M. Labelle n’en était pas plus fier pour cela et continuait à porter une soutane râpée, comme au temps où il explorait les bois et les lacs. Un brave protestant de Québec, voyant ce haut fonctionnaire habillé comme un missionnaire des Peaux-Rouges, se dit : Je veux lui payer une soutane puisqu’il paraît ne pas avoir les ressources pour s’en procurer ; et il lui offrit délicatement trente piastres pour en acheter une. Le ministre, ne voulant point contrister le bonhomme, accepta les trente piastres et les distribua aux pauvres.

Le donateur l’ayant appris se piqua d’honneur et s’écria : Je le forcerai bien d’accepter mon habit. Ayant cherché le tailleur de M. Labelle, il lui commanda une superbe soutane et l’envoya au curé de Saint-Jérôme en le priant de l’accepter.

— Bien reconnaissant, répondit l’ancien Roi du Nord, mais cet habit est trop beau.
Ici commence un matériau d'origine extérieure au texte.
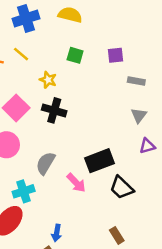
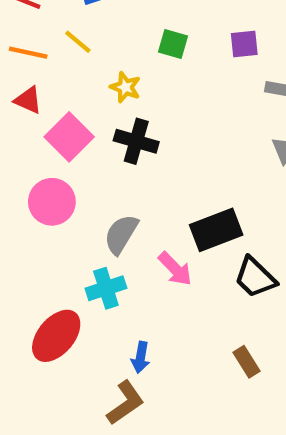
cyan cross: (24, 191) -> (106, 288), moved

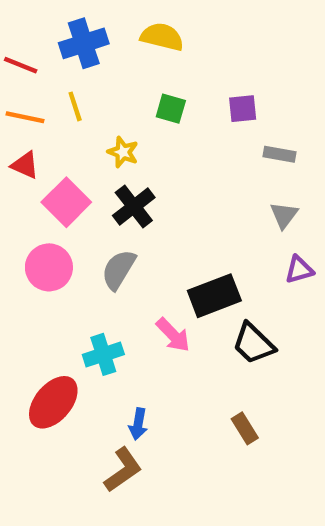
yellow line: (78, 42) -> (75, 106), turned 32
black cross: (136, 141) -> (134, 206), turned 36
gray semicircle: (121, 234) -> (119, 270), moved

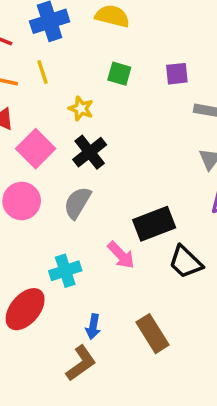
brown rectangle: (245, 428) -> (152, 334), moved, size x1.5

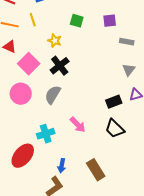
black rectangle: (154, 224) -> (114, 102), moved, size x0.7

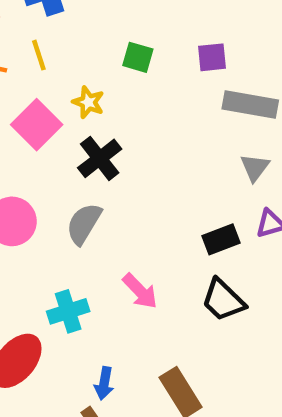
gray rectangle: (127, 42) -> (250, 104), size x1.6
pink square: (29, 64) -> (37, 125), moved

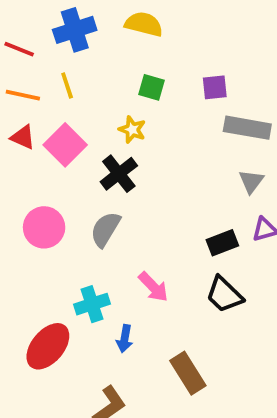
yellow star: (88, 102) -> (132, 130), moved
blue arrow: (104, 383) -> (125, 339), moved

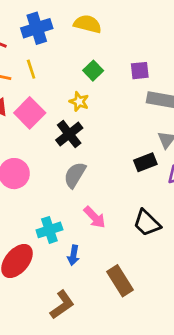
green square: (151, 87) -> (93, 71), turned 30
gray semicircle: (105, 229) -> (75, 175), moved
black rectangle: (222, 243) -> (145, 162), moved

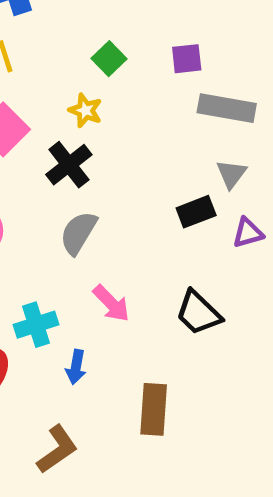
brown rectangle: (120, 281) -> (154, 409), turned 36

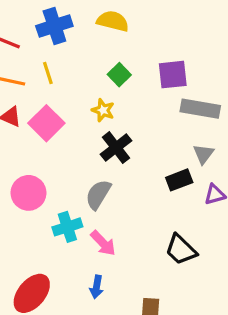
purple square: (187, 59) -> (173, 75), size x1.4
black cross: (69, 165) -> (116, 148), moved
pink arrow: (111, 303) -> (103, 243), moved
cyan cross: (36, 325) -> (67, 227), moved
Isidore, vous tâcherez de trouver quelque prêtre qui en ait plus besoin que moi, on le lui donnera.

— Mais, monsieur oublie donc qu’il n’y a pas dans tout le Canada un prêtre assez gros et assez grand pour revêtir cet habit ?

— C’est vrai, dit M. Labelle, je n’y pensais pas, mettez-le donc dans l’armoire.